One of the main reasons I started Inverted Garden was to be part of a conversation. I'd written quite a few articles for other jazz websites, and while I had readers, I never got any feedback. I was tired of howling into the void.
Last week, the conversation came to Inverted Garden in a very real way. WBGO’s Josh Jackson linked to my Pandora post via his twitter feed. Andrew Durkin, the leader of the ribald West Coast big band Industrial Jazz Group, posted an excellent follow-up to my Pandora riff, extolling the virtues of hard-work-musical-discovery and concluding with a perceptive observation on why services like Pandora exist:
Pandora…would not be springing up if there was not exponentially more music in the world these days. It's a response to what Alvin Toffler called "overchoice" -- the dizzying array of new releases in any given week, month, year.

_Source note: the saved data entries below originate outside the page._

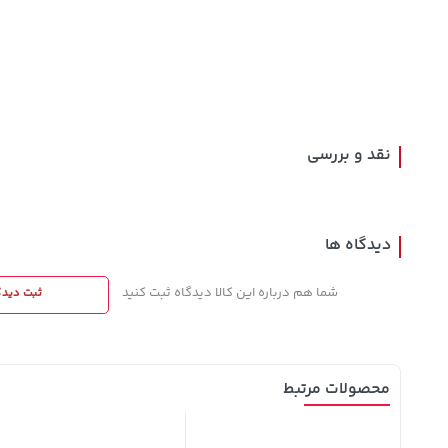
154,000
36,380,000
149,900
تومان
خرید
خرید
تومان
تومان
171,500
نقد و بررسی
دیدگاه ها
شما هم درباره این کالا دیدگاه ثبت کنید
ثبت دیدگ
محصولات مرتبط
28%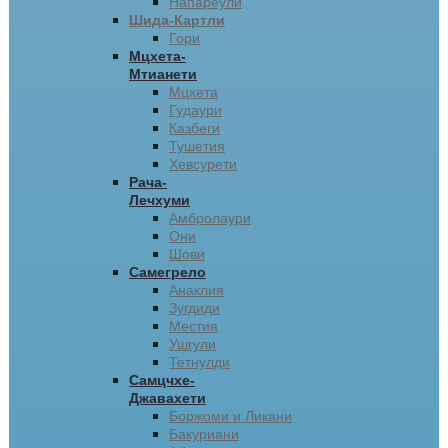
Напареули
Шида-Картли
Гори
Мцхета-
Мтианети
Мцхета
Гудаури
Казбеги
Тушетия
Хевсурети
Рача-
Лечхуми
Амбролаури
Они
Шови
Самегрело
Анаклия
Зугдиди
Местия
Ушгули
Тетнулди
Самцчхе-
Джавахети
Боржоми и Ликани
Бакуриани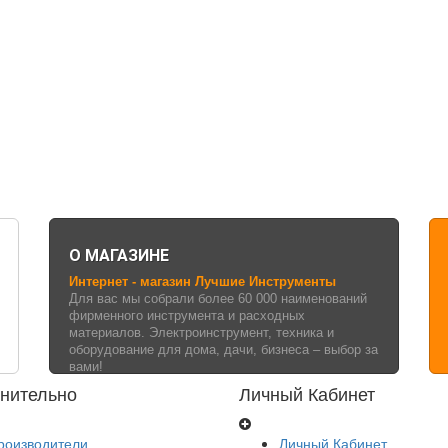
О МАГАЗИНЕ
Интернет - магазин Лучшие Инструменты
Для вас мы собрали более 60 000 наименований
фирменного инструмента и расходных
материалов. Электроинструмент, техника и
оборудование для дома, дачи, бизнеса – выбор за
вами!
нительно
Личный Кабинет
роизводители
Личный Кабинет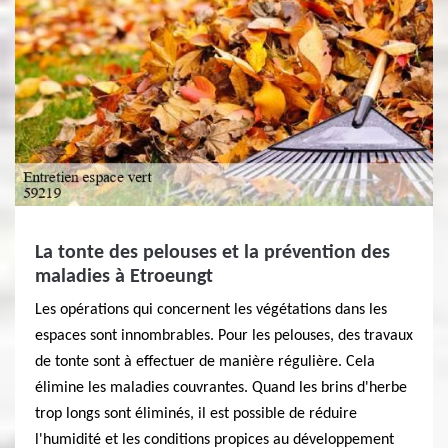
La tonte des pelouses et la prévention des
maladies à Etroeungt
Les opérations qui concernent les végétations dans les
espaces sont innombrables. Pour les pelouses, des travaux
de tonte sont à effectuer de manière régulière. Cela
élimine les maladies couvrantes. Quand les brins d'herbe
trop longs sont éliminés, il est possible de réduire
l'humidité et les conditions propices au développement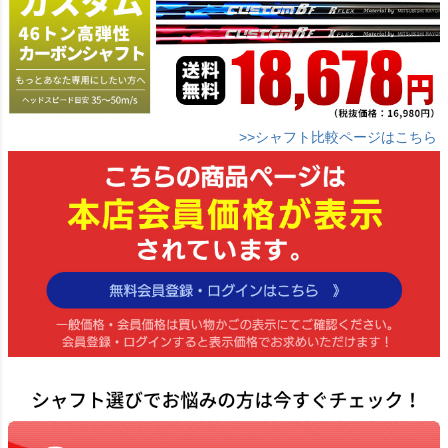
>>シャフト比較ページはこちら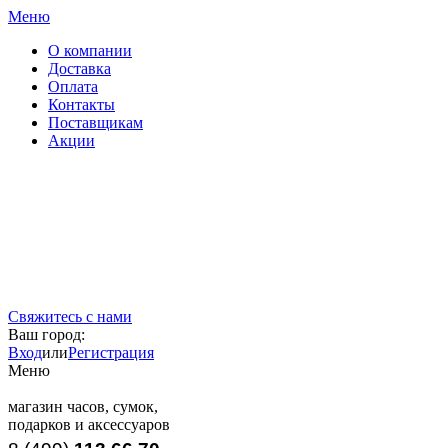
Меню
О компании
Доставка
Оплата
Контакты
Поставщикам
Акции
Свяжитесь с нами
Ваш город:
Вход
или
Регистрация
Меню
магазин часов, сумок,
подарков и аксессуаров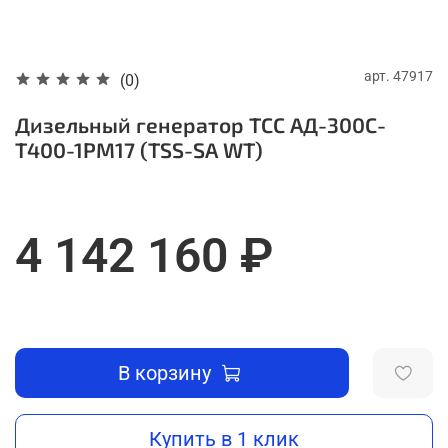
арт.
47917
(0)
Дизельный генератор ТСС АД-300С-
Т400-1РМ17 (TSS-SA WT)
4 142 160 ₽
В корзину
Купить в 1 клик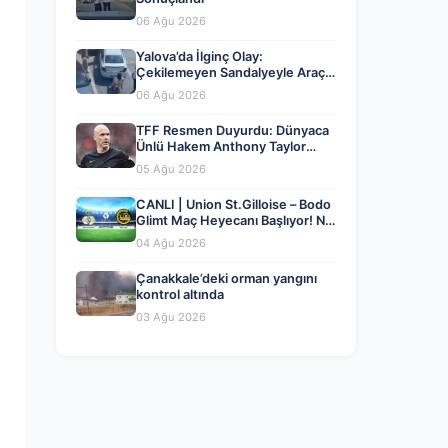
06 Ağu 2026
Yalova’da İlginç Olay:
Çekilemeyen Sandalyeyle Araç
Parkına Engel Olma Hikayesi
06 Ağu 2026
TFF Resmen Duyurdu: Dünyaca
Ünlü Hakem Anthony Taylor
MHK’da Göreve Başladı
05 Ağu 2026
CANLI | Union St.Gilloise – Bodo
Glimt Maç Heyecanı Başlıyor! Ne
Zaman ve Nerede İzlenir? – 04
04 Ağu 2026
Ağustos 2026
Çanakkale’deki orman yangını
kontrol altında
03 Ağu 2026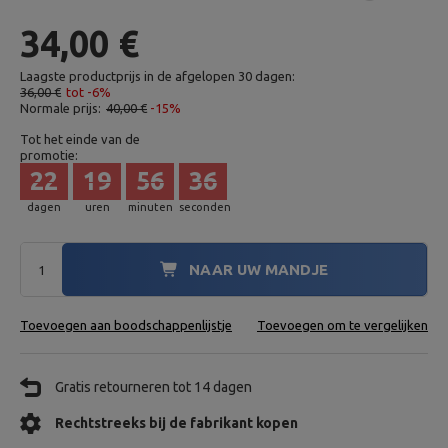
34,00 €
Laagste productprijs in de afgelopen 30 dagen:
36,00 €
tot -6%
Normale prijs:
40,00 €
-15%
Tot het einde van de
promotie:
22
19
56
34
dagen
uren
minuten
seconden
NAAR UW MANDJE
Toevoegen aan boodschappenlijstje
Toevoegen om te vergelijken
Gratis retourneren tot 14 dagen
Rechtstreeks bij de fabrikant kopen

So I get it, but I still avoid it.Durkin also plugged my post on his blog, Jazz: The Music of Unemployment, which I’ve added to “the conversation.” (The Belgian writer Georges Simenon once said, “writing is not a profession but a vocation of unhappiness.” If both Simenon and Durkin are right, then writing about jazz seems a deeply depressing endeavor.)
Jazz scribe Cicily Janus also found Inverted Garden, commenting on an old post, “Cool Talk,” and writing some kind words about my work on her blog, Writing About You (now part of "the conversation"). Janus has a book on the current jazz scene coming out next year—a very welcome addition to a marketplace dominated by histories and biographies.